Por: Gustavo Bandeira,

Doutor em Educação pela UFRGS

Autor do Livro "Uma História do Torcer no Presente"

Editora appris 2019


É o tipo de coisa que um time de futebol não deve se preocupar: a neutralidade como ferramenta metodológica do conservadorismo


A bola rolou em 2021 pela Eurocopa de seleções 2020! Em alguma medida, “administrada” a pandemia da Covid-19 em solo europeu foi possível realizar o torneio um ano após o previsto. Além das disputas esportivas dentro de campo, a competição voltou a pautar a homofobia reinante no futebol de espetáculo, especialmente o jogado por homens. Na derrota por 3 a 0 diante de Portugal, torcedores húngaros dirigiram gritos homofóbicos contra o principal astro português: Cristiano Ronaldo. Uma faixa preconceituosa contra gays também teria sido visualizada no setor dos ultras húngaros.

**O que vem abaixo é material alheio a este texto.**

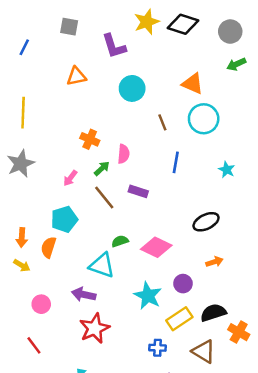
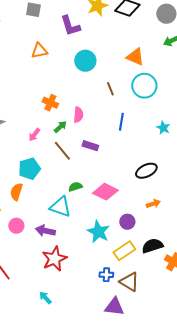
pink circle: (41, 304) -> (16, 226), moved
brown triangle: (204, 351) -> (129, 282), moved

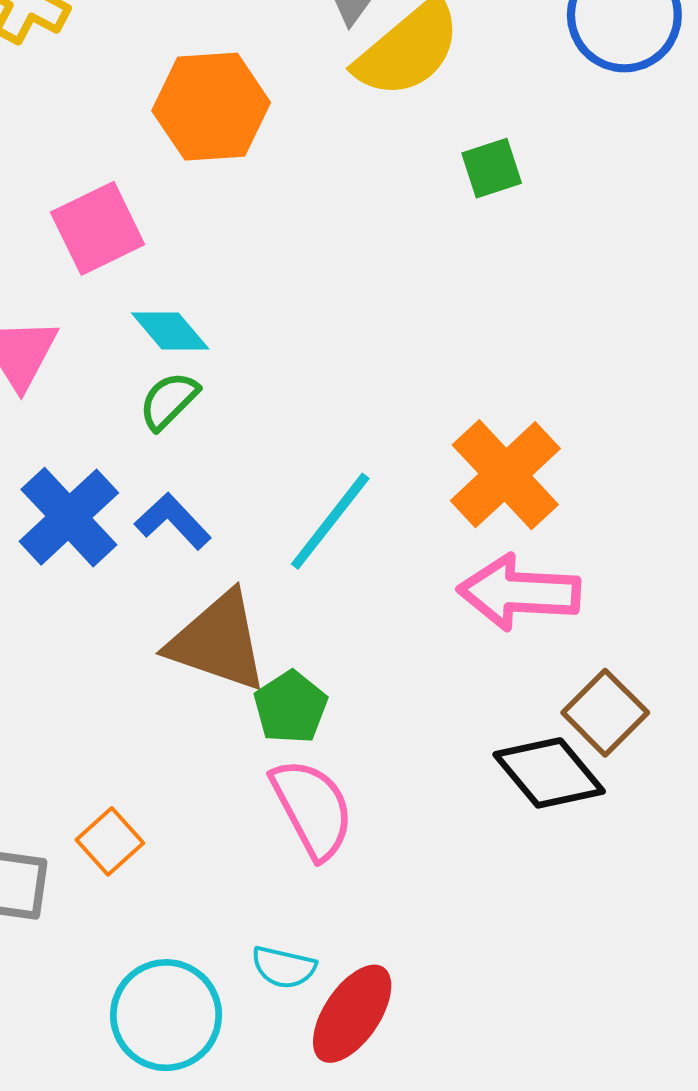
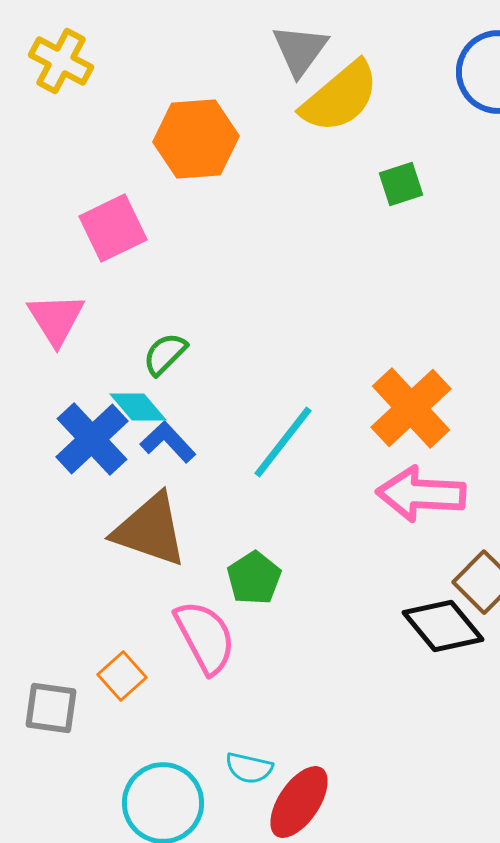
cyan diamond: (170, 331) -> (138, 407), moved
brown triangle: (218, 642) -> (150, 530), moved
pink semicircle: (312, 808) -> (205, 637), moved

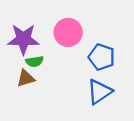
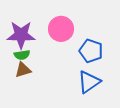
green semicircle: (35, 61) -> (22, 55), moved

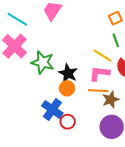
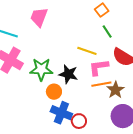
yellow line: (103, 56) -> (87, 51), moved
orange circle: (67, 88) -> (54, 92), moved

Durante a competição, -que ao contrário de sua ocorrência histórica em um, eventualmente dois, país sede, dessa vez foi multisituada- a prefeitura de Munique solicitou à Uefa a autorização para iluminar a Allianz Arena antes do jogo entre Alemanha e Hungria com as cores do arco-íris em apoio ao mês do orgulho LGBTQIA+. O primeiro ministro húngaro reagiu por entender que a iniciativa seria uma provocação contra o parlamento do país que, uma semana antes, havia aprovado uma lei que proibia conteúdos considerados “pró-LGBT” em suas escolas. Ele acreditava que a cidade de Munique estava tentando politizar o evento esportivo. A Uefa rejeitou o pedido da cidade alemã argumentando ser uma entidade “politicamente e religiosamente neutra”. Apesar da proibição da Uefa, a bandeira do arco-íris esteve presente durante a partida. Um ativista LGBTQIA+ invadiu o gramado e abriu o símbolo de luta e resistência das, chamadas, minorias sexuais.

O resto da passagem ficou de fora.